Here is an overview of how table.exec.mini-batch works and its pros/cons.
- Flink job will group individual records into min-batch of records (based on size or time) and process these records in batch. Therefore it comes at the cost of the increased heap memory usage and the increased processing latency.
- When there are multiple records with the same key, they will be computed in memory first to get one aggregated value, before this value is merged into rocksdb. This can reduce number of rocksdb access when there are multiple records with the same key.
- When there are multiple records with the same key, only record is output for that key using the final aggregated value. This can reduce the number of output records emitted from this operator.
- The operator needs to flush records buffered in the mini-batch when checkpoint is triggered. This can increase the time of the synchronous checkpoint stage.
As we can see, table.exec.mini-batch brings two optimizations: reduced state backend access and reduced number of output records.
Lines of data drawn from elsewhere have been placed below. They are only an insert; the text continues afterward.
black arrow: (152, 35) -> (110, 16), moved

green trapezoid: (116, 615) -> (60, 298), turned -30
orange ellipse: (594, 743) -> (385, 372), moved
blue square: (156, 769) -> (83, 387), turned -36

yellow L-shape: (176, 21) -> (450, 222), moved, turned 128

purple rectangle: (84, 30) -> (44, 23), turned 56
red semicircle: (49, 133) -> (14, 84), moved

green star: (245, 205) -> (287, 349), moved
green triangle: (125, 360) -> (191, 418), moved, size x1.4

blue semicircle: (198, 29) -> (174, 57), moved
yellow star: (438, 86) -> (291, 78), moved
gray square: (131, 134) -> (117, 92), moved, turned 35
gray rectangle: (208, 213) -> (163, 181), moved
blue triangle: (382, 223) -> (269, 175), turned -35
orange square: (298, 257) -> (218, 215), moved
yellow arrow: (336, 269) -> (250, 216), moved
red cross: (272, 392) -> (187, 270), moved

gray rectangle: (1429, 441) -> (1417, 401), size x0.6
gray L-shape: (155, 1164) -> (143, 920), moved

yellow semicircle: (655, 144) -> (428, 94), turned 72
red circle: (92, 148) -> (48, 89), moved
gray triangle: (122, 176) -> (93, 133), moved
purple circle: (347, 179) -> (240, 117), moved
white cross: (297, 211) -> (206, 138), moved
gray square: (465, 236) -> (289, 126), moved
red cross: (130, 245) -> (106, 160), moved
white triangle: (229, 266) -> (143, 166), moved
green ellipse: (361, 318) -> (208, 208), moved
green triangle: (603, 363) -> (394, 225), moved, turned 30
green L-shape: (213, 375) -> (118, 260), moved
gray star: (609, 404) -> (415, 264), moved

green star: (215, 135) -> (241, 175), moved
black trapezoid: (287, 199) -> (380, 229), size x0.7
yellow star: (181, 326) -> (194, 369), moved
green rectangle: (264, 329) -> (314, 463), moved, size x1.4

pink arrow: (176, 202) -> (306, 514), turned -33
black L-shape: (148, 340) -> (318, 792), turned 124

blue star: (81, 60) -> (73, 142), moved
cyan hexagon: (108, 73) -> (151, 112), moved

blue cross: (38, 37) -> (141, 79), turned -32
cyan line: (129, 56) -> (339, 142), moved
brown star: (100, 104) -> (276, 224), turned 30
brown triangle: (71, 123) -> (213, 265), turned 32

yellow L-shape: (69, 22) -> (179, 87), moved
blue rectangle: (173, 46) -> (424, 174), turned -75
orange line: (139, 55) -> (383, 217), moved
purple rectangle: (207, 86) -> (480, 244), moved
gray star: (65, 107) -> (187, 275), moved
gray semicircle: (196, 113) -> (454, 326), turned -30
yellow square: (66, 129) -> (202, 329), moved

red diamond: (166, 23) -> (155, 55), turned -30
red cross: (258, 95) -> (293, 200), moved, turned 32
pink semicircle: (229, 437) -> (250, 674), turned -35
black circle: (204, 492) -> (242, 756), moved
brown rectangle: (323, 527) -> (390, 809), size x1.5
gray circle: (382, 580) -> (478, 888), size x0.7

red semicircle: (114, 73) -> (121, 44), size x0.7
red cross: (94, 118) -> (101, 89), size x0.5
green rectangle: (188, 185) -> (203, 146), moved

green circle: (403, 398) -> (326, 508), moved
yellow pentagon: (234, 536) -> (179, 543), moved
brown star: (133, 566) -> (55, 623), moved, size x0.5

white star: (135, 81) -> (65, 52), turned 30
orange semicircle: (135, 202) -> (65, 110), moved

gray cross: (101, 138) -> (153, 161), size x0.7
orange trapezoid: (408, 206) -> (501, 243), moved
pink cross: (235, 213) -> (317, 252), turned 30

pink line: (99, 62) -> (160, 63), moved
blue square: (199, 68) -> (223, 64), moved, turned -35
For scenarios where users do not want to increase processing latency, table.exec.mini-batch can not be enabled. In comparison, FLIP-325 can be enabled to reduce state backend access with the following extra benefits:
- Less heap memory usage. The operator only needs to store the key + aggregated value for all unique keys, rather than the full list of the original elements.
- Better cache hit rate. Since hot key does not have to be evicted from the cache periodically (due to mini-batch processing).
- No need to increase processing latency.
- No need to increase time of the synchronous checkpoint stage.
For scenarios where users prefer to reduce the number of output records at the cost of increased processing latency, we plan to introduce another FLIP to achieve this goal. That FLIP can be combined with FLIP-369 to achieve strictly better performance than using table.exec.mini-batch, due to e.g. less heap memory usage.
Compatibility, Deprecation, and Migration Plan
The design proposed in this FLIP is backward compatible.